Estes argumentos têm vícios de construção evidentes: se o Porto nada mais fez que os outros não fizessem também, então há que apurar o que fizeram em concreto os outros, que em relação ao FCP já temos uma ideia e, em relação àqueles (não castigados) nada há, por enquanto, de palpável; nada, ou pouco, se diz entretanto sobre as acusações ao FCP – não se dá uma explicação cabal para a visita de um árbitro a Pinto da Costa, dias antes de apitar (sugiro aqui o neologismo “apintar”) um jogo importante do próprio FCP. Uma infeliz coincidência? Uma amável reunião entre cavalheiros acima de qualquer suspeita (e Honny soit qui mal y pense?) em que, entre dois conhaques se comentava: “vejam como somos honestos: você vai apitar (“apintar”) o nosso jogo e nós aqui, sem qualquer maldade, a beber conhaques”. É verdade que à mulher de César não basta ser honesta, necessita também de parecê-lo, e em consequência não pode nunca, mesmo que involuntariamente, mesmo que em toda a sua inocência, mesmo que injustamente, parecer a grande prostituta da Babilónia. E em relação a aparências estamos conversados.

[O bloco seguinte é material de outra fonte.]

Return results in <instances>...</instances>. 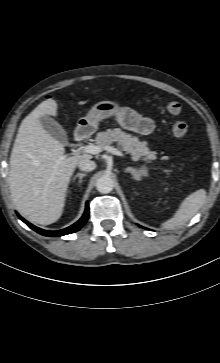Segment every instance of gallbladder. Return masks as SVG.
<instances>
[{"mask_svg":"<svg viewBox=\"0 0 220 363\" xmlns=\"http://www.w3.org/2000/svg\"><path fill=\"white\" fill-rule=\"evenodd\" d=\"M44 129L61 144L66 145L68 143V137L63 127L57 123L54 119L48 116H42L39 118Z\"/></svg>","mask_w":220,"mask_h":363,"instance_id":"obj_1","label":"gallbladder"}]
</instances>
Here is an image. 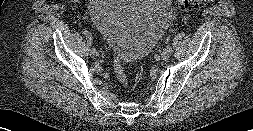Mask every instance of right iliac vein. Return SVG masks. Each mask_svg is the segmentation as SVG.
I'll return each instance as SVG.
<instances>
[{
    "mask_svg": "<svg viewBox=\"0 0 253 131\" xmlns=\"http://www.w3.org/2000/svg\"><path fill=\"white\" fill-rule=\"evenodd\" d=\"M91 52V55H93V56H97L98 55V51L96 50L95 52H92V51H90Z\"/></svg>",
    "mask_w": 253,
    "mask_h": 131,
    "instance_id": "1",
    "label": "right iliac vein"
}]
</instances>
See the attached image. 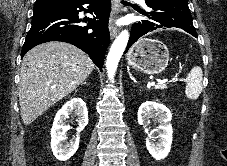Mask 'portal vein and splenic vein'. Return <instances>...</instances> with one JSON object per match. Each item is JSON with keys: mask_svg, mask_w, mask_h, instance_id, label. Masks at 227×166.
<instances>
[{"mask_svg": "<svg viewBox=\"0 0 227 166\" xmlns=\"http://www.w3.org/2000/svg\"><path fill=\"white\" fill-rule=\"evenodd\" d=\"M167 81H168V80L165 79V80L159 81L158 84H163V83H165V82H167ZM151 85H152V86L155 85V82H152Z\"/></svg>", "mask_w": 227, "mask_h": 166, "instance_id": "1", "label": "portal vein and splenic vein"}]
</instances>
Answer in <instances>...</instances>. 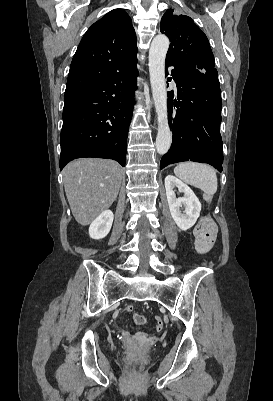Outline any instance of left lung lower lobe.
<instances>
[{
  "label": "left lung lower lobe",
  "instance_id": "0a47b994",
  "mask_svg": "<svg viewBox=\"0 0 273 401\" xmlns=\"http://www.w3.org/2000/svg\"><path fill=\"white\" fill-rule=\"evenodd\" d=\"M173 66L177 98L168 92V118L173 139L162 157L160 169L181 161L208 163L222 171L223 149L220 135L221 90L217 70H193L166 57V69Z\"/></svg>",
  "mask_w": 273,
  "mask_h": 401
}]
</instances>
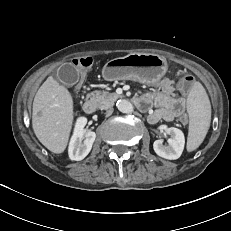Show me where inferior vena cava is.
I'll return each instance as SVG.
<instances>
[{
	"label": "inferior vena cava",
	"mask_w": 231,
	"mask_h": 231,
	"mask_svg": "<svg viewBox=\"0 0 231 231\" xmlns=\"http://www.w3.org/2000/svg\"><path fill=\"white\" fill-rule=\"evenodd\" d=\"M112 113H113V109H112V108H109V109L106 111V115H107V116H110Z\"/></svg>",
	"instance_id": "obj_1"
}]
</instances>
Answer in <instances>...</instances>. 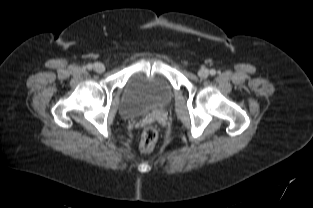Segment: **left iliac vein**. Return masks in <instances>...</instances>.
<instances>
[{"label": "left iliac vein", "instance_id": "1", "mask_svg": "<svg viewBox=\"0 0 313 208\" xmlns=\"http://www.w3.org/2000/svg\"><path fill=\"white\" fill-rule=\"evenodd\" d=\"M198 75L201 77V78H205L209 75V71L207 69H200L198 71Z\"/></svg>", "mask_w": 313, "mask_h": 208}]
</instances>
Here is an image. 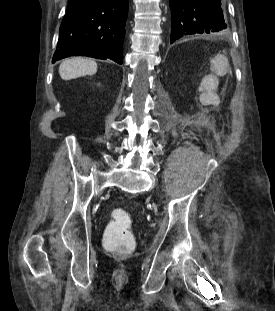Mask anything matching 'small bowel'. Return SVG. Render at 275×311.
Returning a JSON list of instances; mask_svg holds the SVG:
<instances>
[{"label": "small bowel", "mask_w": 275, "mask_h": 311, "mask_svg": "<svg viewBox=\"0 0 275 311\" xmlns=\"http://www.w3.org/2000/svg\"><path fill=\"white\" fill-rule=\"evenodd\" d=\"M208 65L205 73H201L200 86L197 92L201 93L200 103H204L205 108L210 112H217L221 107V80H226L228 75L229 58L228 56H209Z\"/></svg>", "instance_id": "c3829d8e"}]
</instances>
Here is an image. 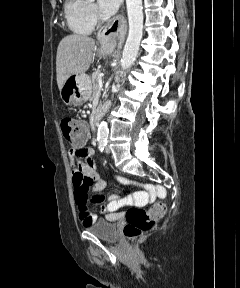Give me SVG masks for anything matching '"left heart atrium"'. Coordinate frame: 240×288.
<instances>
[{
	"label": "left heart atrium",
	"mask_w": 240,
	"mask_h": 288,
	"mask_svg": "<svg viewBox=\"0 0 240 288\" xmlns=\"http://www.w3.org/2000/svg\"><path fill=\"white\" fill-rule=\"evenodd\" d=\"M122 0H98V5L101 12L105 15H110L117 10Z\"/></svg>",
	"instance_id": "obj_1"
}]
</instances>
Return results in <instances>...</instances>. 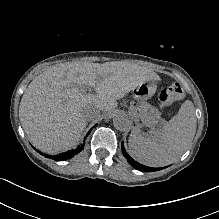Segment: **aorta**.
Listing matches in <instances>:
<instances>
[{
  "label": "aorta",
  "mask_w": 219,
  "mask_h": 219,
  "mask_svg": "<svg viewBox=\"0 0 219 219\" xmlns=\"http://www.w3.org/2000/svg\"><path fill=\"white\" fill-rule=\"evenodd\" d=\"M114 127L121 132L127 131L131 127V121L124 112H117L113 116Z\"/></svg>",
  "instance_id": "1"
}]
</instances>
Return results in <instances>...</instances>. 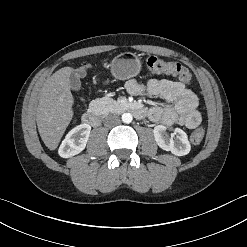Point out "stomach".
Masks as SVG:
<instances>
[{"label": "stomach", "mask_w": 247, "mask_h": 247, "mask_svg": "<svg viewBox=\"0 0 247 247\" xmlns=\"http://www.w3.org/2000/svg\"><path fill=\"white\" fill-rule=\"evenodd\" d=\"M129 52L122 53L111 62V73L119 80H127L138 75L141 62Z\"/></svg>", "instance_id": "0dacf381"}]
</instances>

Há outros argumentos. Onde, dizem, pode haver corrupção se não se demonstrou a falsidade do resultado? Se não ficou evidente o benefício do FCP (visitado dias antes na pessoa do seu presidente pelo árbitro do jogo), que até nem precisou da ajuda do ilustre visitante. Quanto muito, dirão, é tentativa de corrupção. Esta, a não ser que se prove o benefício concreto, nunca se materializou. O problema do argumento tem a ver com o efeito placebo. Dão a um doente uma pastilha de farinha e açúcar e dizem-lhe que acabou de tomar um medicamento de ponta, que irá debelar em poucas horas a sua doença. Pouco depois fica curado – e a água ou o açúcar estão totalmente inocentes. É como na história do nosso árbitro: nada fez e nada precisou de fazer, bastava que se soubesse, de um lado e outro, que tinha visitado antes do jogo o presidente de um dos clubes. Os jogadores deste iam jogar com uma confiança acrescida, iriam meter os “pitons” com confiança e sem medo de cartões amarelos; os outros conheceriam de antemão a inutilidade dos seus esforços. Todos sabem a importância no desporto dos níveis de confiança e motivação. Podemos também todos imaginar o que é jogar à vontade, sabendo que há um árbitro que nos protege se for preciso. Não se pode provar que ele roubou porque não foi preciso – mas bastou ele estar lá, de apito vendido, à espera da sua oportunidade, a ser esta necessária.

Leva-nos isto à maior e à mais cruel das perguntas: teria o Boavista sido campeão, não fossem as ajudas da arbitragem?; teria havido esse domínio do FCP, sem as “tentativas” de corrupção? Nunca o saberemos. Mas, pior, agora para os adeptos do clube, nunca eles próprios o saberão.